My favorite John Hughes movie is Planes, Trains and Automobiles. It’s smart, wonderfully funny, and hits the right notes when it makes more serious points about human relationships and emotional connection.
I thought of that movie a lot while watching the Indian movie Bheja Fry. It has very much that same feel, and the execution—both the humor and the more poignant moments—is at least nearly as good. I thoroughly enjoyed this fun, smart movie.
One of the things I found interesting about the movie is that in India, or at least in the subculture in India in which these characters live, Hindi and English have merged into, in effect, one language. I was tickled how smoothly the characters go back and forth between the two. One character will speak English and the other answer him in Hindi, or the same character will utter a sentence in English and one in Hindi and back and forth, or the switch will even occur at the level of words rather than sentences and the same character will utter a sentence that is roughly half English words and half Hindi words. (The whole movie is subtitled, even the English parts, as I suppose it would be confusing to the audience if only the Hindi parts were translated, since it’s all so mashed together.)
The title itself is a prime example. “Bheja” is a Hindi word meaning “brain,” to go with the English word “fry.” The slang expression “bheja fry,” or “brain fry,” if I understand it correctly, means an annoyance. So frying one’s brains is kind of like getting on one’s nerves. In the context of this film the phrase presumably refers to the annoying (John Candy-type) guy.
One of the two main characters (think Steve Martin) is a successful music producer, with a Simon Cowell-like opinion of most of the “talent” he encounters. As a campy hobby, he and his friends get together every Friday evening for a party where one of them is required to bring along some unwitting, shockingly bad performer to entertain them.
The other of the two main characters (think John Candy) is a happy-go-lucky, energetic, talkative civil servant who has supreme confidence in his singing abilities, and given half a chance will eagerly show off his lovingly wrapped scrapbook (of ribbons and notices in school papers about singing contests and such) and/or sing to anyone he meets. He is recommended to the music producer as just the kind of buffoon who would be perfect for one of his parties.
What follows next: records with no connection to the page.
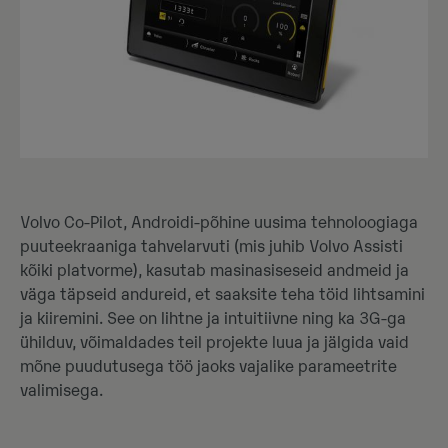
Volvo Co-Pilot, Androidi-põhine uusima tehnoloogiaga
puuteekraaniga tahvelarvuti (mis juhib Volvo Assisti
kõiki platvorme), kasutab masinasiseseid andmeid ja
väga täpseid andureid, et saaksite teha töid lihtsamini
ja kiiremini. See on lihtne ja intuitiivne ning ka 3G-ga
ühilduv, võimaldades teil projekte luua ja jälgida vaid
mõne puudutusega töö jaoks vajalike parameetrite
valimisega.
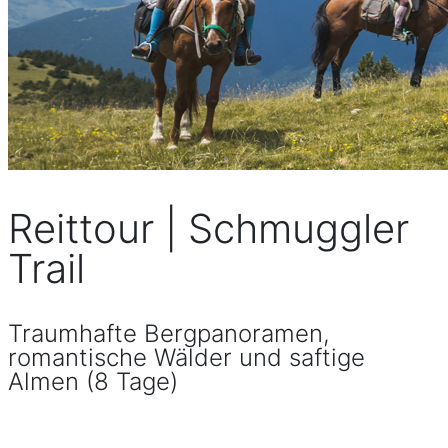
Reittour | Schmuggler
Trail
Traumhafte Bergpanoramen,
romantische Wälder und saftige
Almen (8 Tage)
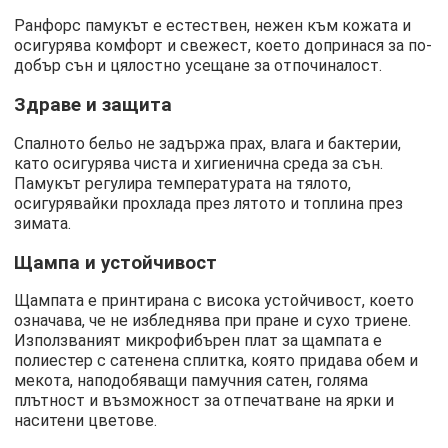
Ранфорс памукът е естествен, нежен към кожата и
осигурява комфорт и свежест, което допринася за по-
добър сън и цялостно усещане за отпочиналост.
Здраве и защита
Спалното бельо не задържа прах, влага и бактерии,
като осигурява чиста и хигиенична среда за сън.
Памукът регулира температурата на тялото,
осигурявайки прохлада през лятото и топлина през
зимата.
Щампа и устойчивост
Щампата е принтирана с висока устойчивост, което
означава, че не избледнява при пране и сухо триене.
Използваният микрофибърен плат за щампата е
полиестер с сатенена сплитка, която придава обем и
мекота, наподобяващи памучния сатен, голяма
плътност и възможност за отпечатване на ярки и
наситени цветове.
So the producer invites him to his home to informally audition him and get to know him. It takes him a matter of seconds to realize that, yes, the guy is just as delightfully awful as promised.
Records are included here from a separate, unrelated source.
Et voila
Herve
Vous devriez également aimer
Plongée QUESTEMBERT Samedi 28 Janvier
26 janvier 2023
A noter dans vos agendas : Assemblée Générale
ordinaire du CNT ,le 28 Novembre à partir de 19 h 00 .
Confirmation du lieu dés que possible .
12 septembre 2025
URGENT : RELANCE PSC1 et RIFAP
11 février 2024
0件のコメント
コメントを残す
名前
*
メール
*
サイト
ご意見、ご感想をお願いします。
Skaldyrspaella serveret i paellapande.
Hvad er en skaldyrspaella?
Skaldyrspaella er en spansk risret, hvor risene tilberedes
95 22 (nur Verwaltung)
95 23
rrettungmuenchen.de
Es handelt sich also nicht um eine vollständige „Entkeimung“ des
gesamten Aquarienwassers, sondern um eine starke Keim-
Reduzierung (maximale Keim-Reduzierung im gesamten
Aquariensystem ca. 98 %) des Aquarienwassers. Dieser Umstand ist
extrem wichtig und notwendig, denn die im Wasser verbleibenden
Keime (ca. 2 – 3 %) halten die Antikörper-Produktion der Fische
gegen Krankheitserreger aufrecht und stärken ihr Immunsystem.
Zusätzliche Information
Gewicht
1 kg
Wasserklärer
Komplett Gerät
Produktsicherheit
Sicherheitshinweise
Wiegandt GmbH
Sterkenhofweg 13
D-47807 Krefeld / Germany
But there’s a limit to how much he wants to play with his new toy, because in the meantime more serious matters have arisen. He has thrown out his back and is in serious physical discomfort, and his wife has walked out on him (largely for being the kind of insensitive brute who would do things like participate in those Friday night ridicule parties).
The singer, though, is eager to help (to find where the wife has gone and try to get her back and such). The producer is ambivalent, going back and forth between accepting his help and trying to get rid of him. There follow a series of misadventures where the singer clumsily messes up every one of their schemes (much like Candy’s audacious efforts to get Martin home to his family for Thanksgiving). Far from getting the producer’s wife to return, he ends up, among other things, bringing a tax inspector and the producer’s clingy, sometime mistress to the house.
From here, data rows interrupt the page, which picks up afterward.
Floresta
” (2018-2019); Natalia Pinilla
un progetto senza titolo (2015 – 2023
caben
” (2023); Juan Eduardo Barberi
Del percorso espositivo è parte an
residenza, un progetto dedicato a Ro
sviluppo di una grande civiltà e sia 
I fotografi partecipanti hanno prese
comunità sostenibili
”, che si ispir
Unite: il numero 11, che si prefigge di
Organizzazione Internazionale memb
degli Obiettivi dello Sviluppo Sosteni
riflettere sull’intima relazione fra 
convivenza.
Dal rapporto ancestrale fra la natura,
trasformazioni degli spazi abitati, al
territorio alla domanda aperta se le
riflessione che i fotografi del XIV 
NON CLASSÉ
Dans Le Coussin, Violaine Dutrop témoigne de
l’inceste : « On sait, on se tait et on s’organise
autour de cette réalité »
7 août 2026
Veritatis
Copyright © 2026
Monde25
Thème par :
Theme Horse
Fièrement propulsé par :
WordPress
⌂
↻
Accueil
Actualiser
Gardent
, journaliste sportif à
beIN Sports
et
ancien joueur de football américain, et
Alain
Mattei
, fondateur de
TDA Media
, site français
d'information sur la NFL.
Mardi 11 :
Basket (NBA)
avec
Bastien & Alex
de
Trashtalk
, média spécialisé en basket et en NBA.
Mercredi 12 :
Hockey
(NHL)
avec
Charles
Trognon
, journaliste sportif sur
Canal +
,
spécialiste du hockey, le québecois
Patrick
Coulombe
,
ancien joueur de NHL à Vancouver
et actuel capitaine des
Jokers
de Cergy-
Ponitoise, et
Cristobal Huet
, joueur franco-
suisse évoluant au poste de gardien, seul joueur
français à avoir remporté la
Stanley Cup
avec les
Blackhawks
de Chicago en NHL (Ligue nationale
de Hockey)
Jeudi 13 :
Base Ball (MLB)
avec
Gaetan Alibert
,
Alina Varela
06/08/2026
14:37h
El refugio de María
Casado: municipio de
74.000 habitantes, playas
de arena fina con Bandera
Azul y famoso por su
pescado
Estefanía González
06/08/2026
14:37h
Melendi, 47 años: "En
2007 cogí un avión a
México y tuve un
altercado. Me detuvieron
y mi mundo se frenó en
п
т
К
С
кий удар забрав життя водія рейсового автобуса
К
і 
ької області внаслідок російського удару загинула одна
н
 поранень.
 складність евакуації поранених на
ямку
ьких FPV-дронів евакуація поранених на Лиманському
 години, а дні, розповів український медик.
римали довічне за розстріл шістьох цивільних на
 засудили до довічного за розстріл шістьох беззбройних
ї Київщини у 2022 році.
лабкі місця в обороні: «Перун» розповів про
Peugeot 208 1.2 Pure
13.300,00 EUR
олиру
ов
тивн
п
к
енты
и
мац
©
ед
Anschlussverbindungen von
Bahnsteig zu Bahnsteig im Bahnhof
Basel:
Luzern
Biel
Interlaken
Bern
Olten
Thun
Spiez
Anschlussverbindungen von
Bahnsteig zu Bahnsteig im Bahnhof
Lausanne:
The early parts of the film are decent. There are some laughs, it’s all reasonably well done, and it provides an understandable set-up for what’s to come.
Then the meat of the film when it’s primarily the two main characters interacting in the producer’s home is great. There’s an excellent chemistry between them (again think Martin and Candy). I laughed out loud multiple times at the antics of the singer. It’s solid comedy.
As it gets deeper into the film and more characters come to the house, I thought it faded a bit. It’s still decent, but not as good as when the two main characters are just playing off each other. The tax inspector with the Eugene Levy-esque facial expressions, for instance, is only OK.
But it won me back (not that it had ever lost me) with a very good ending. What’s so nice about the film is that it doesn’t just craft its characters and situations for laughs, but keeps you always aware of their humanity and of the more serious emotional issues at play, and these deeper elements become more prominent as the movie winds down.
Not all comedies, not even all comedies that succeed in being funny, pull that off. Gretchen managed it. Planes, Trains and Automobiles managed it. Most don’t.
When the singer wins people over with the sheer ebullience of his personality, when the producer shows that he really does love his wife, when the singer reveals the pain inside him due to his own wife leaving him, when the singer realizes he’s been the butt of a joke and reacts, when the producer expresses remorse, when the singer speaks from the heart to the producer’s wife to try to get her to return, it all feels emotionally real. It works. It works like the comedy works.
The scene where the singer defends himself against the producer’s laughing at him and getting angry with him and treating him as an inferior, is as strong a scene as when Candy finally similarly stands up for himself. And even if Bheja Fry doesn’t have quite as intense a heartstrings-tugging moment as Martin’s arrival home to be greeted by his family, it comes close on one or more occasions.